There should also be a facility, she says, so that a mother can leave some sealed information, so that no child has to go through the agony of not knowing where they came from. More and more adopted people have proved that they can handle the information they receive about themselves, she says, whether it be a blessing to them or painful.
"We all need roots. We need to know about our past so as to be sure of who we are."
But for foundlings, without any information being left, it is unlikely they will ever find out about their biological family.
Perhaps surprisingly, most of the foundlings Adie interviewed believe their lives began from the day they were abandoned.
"'Life is what you make it,' I heard over and over again," she says. "No common thread of guilt or disaster ran through their stories. Just a profound desire to know more about the family tree and to hear why they had been broken off it. All accepted that their present identity was who they are now.

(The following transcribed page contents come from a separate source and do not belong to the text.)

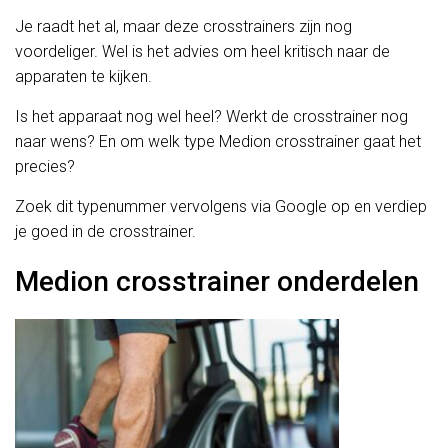
Je raadt het al, maar deze crosstrainers zijn nog
voordeliger. Wel is het advies om heel kritisch naar de
apparaten te kijken.
Is het apparaat nog wel heel? Werkt de crosstrainer nog
naar wens? En om welk type Medion crosstrainer gaat het
precies?
Zoek dit typenummer vervolgens via Google op en verdiep
je goed in de crosstrainer.
Medion crosstrainer onderdelen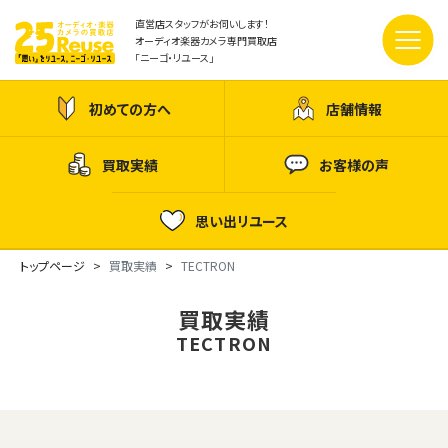
直営店スタッフがお伺いします！
オーディオ楽器カメラ専門買取店
「ニーゴ・リユース」
初めての方へ
店舗情報
買取実績
お客様の声
思い出リユース
トップページ
買取実績
TECTRON
買取実績
TECTRON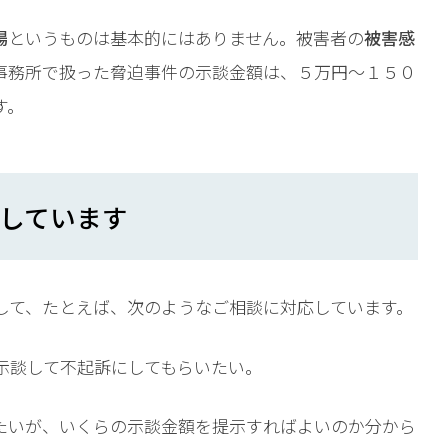
場
というものは基本的にはありません。被害者の
被害感
事務所で扱った脅迫事件の示談金額は、５万円～１５０
す。
しています
して、たとえば、次のようなご相談に対応しています。
示談して不起訴にしてもらいたい。
たいが、いくらの示談金額を提示すればよいのか分から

"'Life is to be got on with,' they all said, adding quietly, 'though it would be nice to know...'"
But for all Adie has learned about herself by meeting her birth family, she says she is happy to keep her place of birth as Sunderland on her passport.
"I don't want to invent a different identity so I stick to what I've always used," she says. "There are millions of us, all slightly at variance with our official paperwork. Each with some inner knowledge of who we are, which completes the picture of our tiny space on this Earth."
* Nobody's Child by Kate Adie (Hodder & Stoughton, £20).